■ REQUIREMENT: Everything in the records below except the images should be output exactly as written.

■ DATA FOR THE TASK:

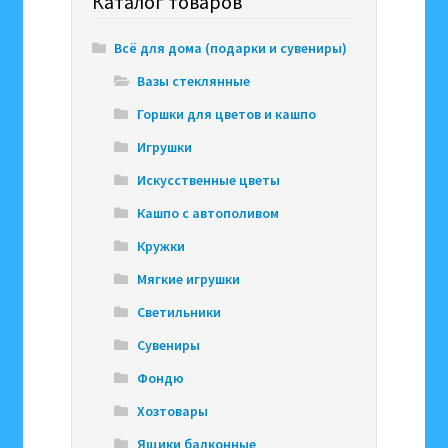
Каталог товаров
Всё для дома (подарки и сувениры)
Вазы стеклянные
Горшки для цветов и кашпо
Игрушки
Искусственные цветы
Кашпо с автополивом
Кружки
Мягкие игрушки
Светильники
Сувениры
Фондю
Хозтовары
Ящики балконные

■ TASK ANSWER:
Каталог товаров
Всё для дома (подарки и сувениры)
Вазы стеклянные
Горшки для цветов и кашпо
Игрушки
Искусственные цветы
Кашпо с автополивом
Кружки
Мягкие игрушки
Светильники
Сувениры
Фондю
Хозтовары
Ящики балконные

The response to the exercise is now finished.